A. L. Burt Company (New York, US)
Series dates: 1883-1937
Size: 5″ x 7.25″
Burt published numerous reprint series including many gift and juvenile series from 1883 until the company was sold in 1937. A few, such as the Cornell Series, Burt’s Home Library and Burt’s Pocket Edition of Standard Classics included titles by standard authors, copyright-free and often seemingly printed with older plates (thus the type is often uneven and broken in places) purchased from other publishers.
The copy of Burt’s Home Library below is from 1903 according to the jacket (the jacket spine lists additional titles for 1903; the front jacket flap lists additional titles for 1902). The jacket is similar to one on a 1904 book from Burt’s Cornell Series, with an eye-straining list of titles in the series covering the entire jacket – including the latest list of new titles (from 1903) on the jacket spine. This is actually a good idea, considering the jacket spine is all a typical book buyer would see when browsing bookstore shelves. The jackets are common to the series and vary only in the printing of the book’s title and author on the jacket spine. The front top of the jacket includes a blurb about the series (above) and illustration of a representative tome. Price is $1.00.
The list of titles continues on the rear of the jacket and back flap.
This 1903 book is solidly bound in wine colored cloth with gold typography. The series name is included on the book spine.
The book does not incorporate a half-title page. An illustration, the only in the book, faces the title page, separated by a bound-in page of tissue.
The title page:
There is no copyright indication nor date in the book itself.
The rear of the book includes a blurb for the series, as well as a six-page listing of titles in the series.
By the late 1920s, the jackets are redesigned.
Of the two jackets I have seen from this era of the series, I believe the white jacket is the earlier one. It includes a rather elaborate logo for the series but is otherwise commonly designed for the series.
An advertisement for the series is included on the rear of the jacket.
The bindings are cloth, maroon with gold stamping. The name of the series is included on the spine, but nowhere else in the book.
The series titles are printed on the back of the dust jacket (which can be enlarged here by clicking). 450 titles are listed at $1.25 per book.

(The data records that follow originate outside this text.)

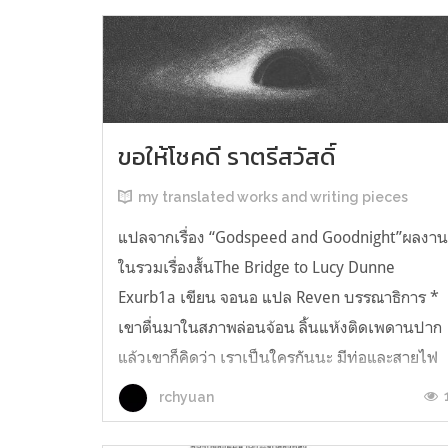
ขอให้โชคดี ราตรีสวัสดิ์
my translated works and writing pieces
แปลจากเรื่อง “Godspeed and Goodnight”ผลงา
ในรวมเรื่องสั้นThe Bridge to Lucy Dunne
Exurb1a เขียน จอนอ แปล Reven บรรณาธิการ *
เขาตื่นมาในสภาพล่อนจ้อน ลิ้นแห้งติดเพดานปาก
แล้วเขาก็คิดว่า เราเป็นใครกันนะ มีท่อและสายไฟ
อยู่ในตัว เกิดความรู้สึกอยากฉี่ และแม้ตัวเขาจะ
rchyuan
เหยียดตรง ก็มีแต่ความมืดมิดอยู่เบื้องหน้...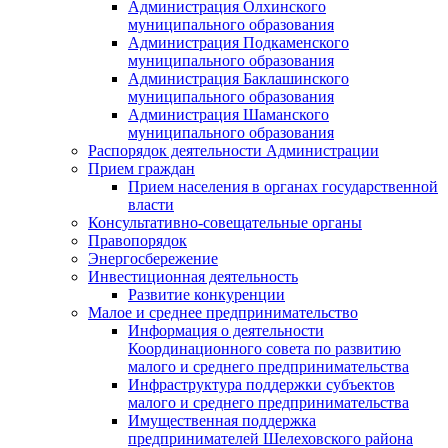
Администрация Олхинского
муниципального образования
Администрация Подкаменского
муниципального образования
Администрация Баклашинского
муниципального образования
Администрация Шаманского
муниципального образования
Распорядок деятельности Администрации
Прием граждан
Прием населения в органах государственной
власти
Консультативно-совещательные органы
Правопорядок
Энергосбережение
Инвестиционная деятельность
Развитие конкуренции
Малое и среднее предпринимательство
Информация о деятельности
Координационного совета по развитию
малого и среднего предпринимательства
Инфраструктура поддержки субъектов
малого и среднего предпринимательства
Имущественная поддержка
предпринимателей Шелеховского района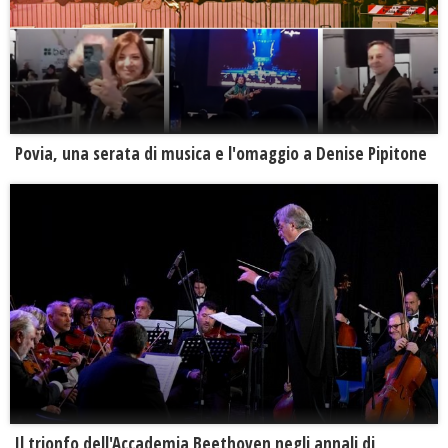
Povia, una serata di musica e l'omaggio a Denise Pipitone
Il trionfo dell'Accademia Beethoven negli annali di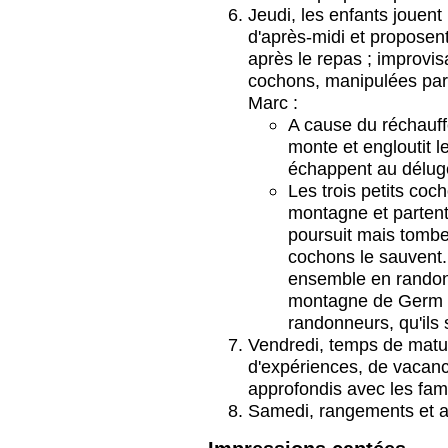
Jeudi, les enfants jouent 
d'après-midi et proposent
après le repas ; improvis
cochons, manipulées par 
Marc :
A cause du réchauff
monte et engloutit 
échappent au délug
Les trois petits coc
montagne et partent
poursuit mais tomb
cochons le sauvent. 
ensemble en randonn
montagne de Germ po
randonneurs, qu'ils 
Vendredi, temps de matur
d'expériences, de vacan
approfondis avec les fami
Samedi, rangements et au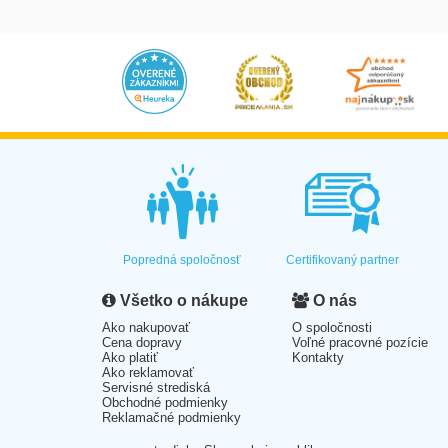
Popredná spoločnosť
Certifikovaný partner
Všetko o nákupe
O nás
Ako nakupovať
O spoločnosti
Cena dopravy
Voľné pracovné pozície
Ako platiť
Kontakty
Ako reklamovať
Servisné strediská
Obchodné podmienky
Reklamačné podmienky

While there are no dates to distinguish the chronology of the previous and next jacket, I believe the jacket below was used later. Probably published in the Depression, the jackets are redesigned to be more attractive and the price dropped to $1. This price drop happened with other series (such as the Borzoi Pocket Books) during the depression.
Both jacket flaps and the back of the jacket are used for series advertisement. A gentleman with his suit and tie and a stogie provide for an image of the ideal Burt’s Home Library reader.
The catalog loses about 50 or so titles. This was not unusual during the Depression when poorly selling titles were left to go out of print.
Burt and its imprints were sold to Reynal & Hitchcock (publisher of Blue Ribbon Books) in 1937. In 1939, Doubleday acquired Reynal & Hitchcock, along with the Blue Ribbon Books and Burt imprints. Doubleday would issue the New Home Library from 1943-1947. Few of the Burt’s Home Library titles were issued in this revamped series, however. Instead, it was a series of newer fiction and non-fiction reprints.